Friday, August 26, 2011

Gluten Free Maui Banana Bread recipe

When you go to Hawaii, more specifically Maui, it seems like there's a checklist of what most people do or see like snorkeling, going to Haleakala, seeing a rainbow (maybe even a double!), attending a luau, and driving the road to Hana which includes consuming the famous banana bread from any one of a number of roadside stands.

On our way to Hana, we never made it to one of the roadside banana bread stands, mostly because they all had gluten in them. I did allow myself to taste one local batch from a grocery store in Ka'anapali because I was curious. The family also agreed it was delicious.

When I returned home, I was determined to recreate the same flavor but in a gluten-free variety. After doing some cross referencing, I decided to use my own recipe for banana bread with the addition of salted macadamia nuts and some extra cinnamon. The result was simply delicious; the bread is moist and sweet with a hint of cinnamon and a nice crunch from the macadamias. Why not give it a try? You will be saying "Mahalo" or thank you for sure!

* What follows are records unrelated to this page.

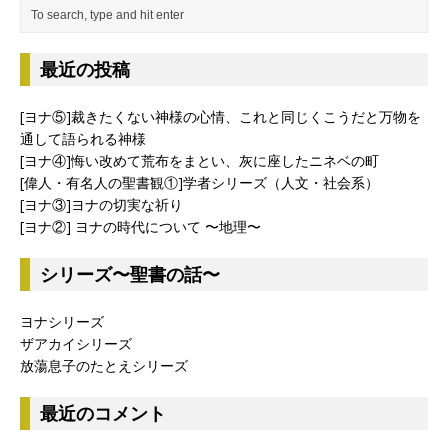
最近の投稿
[ヨナ⑤]裁きたくない神様の心情、これと同じくこうだと万物を
通して語られる神様
[ヨナ④]悔い改めて荒布をまとい、灰に座したニネベの町
[偉人・有名人の聖書観①]学者シリーズ（人文・社会系）
[ヨナ③]ヨナの切実な祈り
[ヨナ②] ヨナの時代について 〜地理〜
シリーズ〜聖書の話〜
ヨナシリーズ
ザアカイシリーズ
放蕩息子のたとえシリーズ
最近のコメント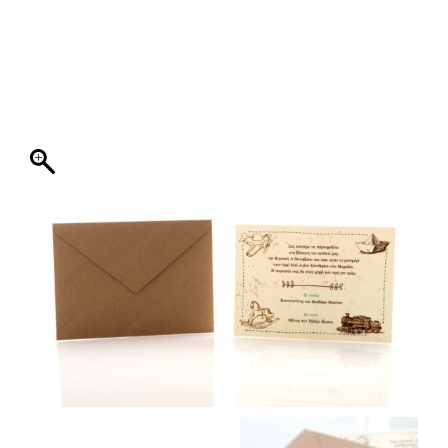
ΦΑΚΕΛΛΟΣ
ΠΡΟΣΚΛΗΤΗΡΙΟ
0
ΕΚΤΥΠΩΣΗ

Gluten-Free Maui Banana Bread

2 cup basic Gluten-Free flour blend (you can use your own to try this one)
2 teaspoon baking powder
1/2 teaspoon baking soda
1/2 teaspoon salt (use less if the nuts are salted)
1/2 teaspoon xanthan gum
1/8 teaspoon ground ginger
1/2 teaspoon cinnamon

2 large eggs
1/2 cup melted butter or vegetable oil    
1/3 cup milk or yogurt 
3/4 cup brown sugar
1 teaspoon vanilla
3 ripe, mashed bananas
1/2 c chopped macadamia nuts or walnuts
Optional: 1/2 c unsweetened shredded coconut

1. Pre-heat oven to 325F and generously grease loaf pan.
2. In a large bowl, mix the dry ingredients (first 7 ingredients).
3. In a smaller bowl, mix the eggs, then add the butter or oil, milk or yogurt, sugar, vanilla and banana.
4. Add the wet ingredients to the dry ingredients and mix. Stir in the nuts and optionally, the coconut.
5. Place batter into loaf pan.
6. Bake for 40 minutes or until the top is golden brown and the middle is set.

4 comments:

Amish Stories said...

you had me at bread, looks like something i could enjoy. Richard

The Family Chef said...

When the non-gluten free kids are asking their mom to make this, you know it's good!

CLu said...

Aloha
Love the idea of gluten-free maui banana bread - we are trying to be gluten free in our house. Could I make it even MORE "Maui" inspired and use coconut flour? Is it easy to cook with coconut flour? Could I substitute coconut flour w/one of the gluten free flours to the "make your own" recipe?Any changes to instructions?
Mahalo!

The Family Chef said...

@CLu Aloha! Thanks for the comment. When I had tried the bit I did and researched recipes, I did not see coconut being used. However, I would have preferred to make it with shredded unsweetened coconut. The coconut flour changes the texture; you need to add more liquid. It sounds like a good idea, though, and I have updated the recipe.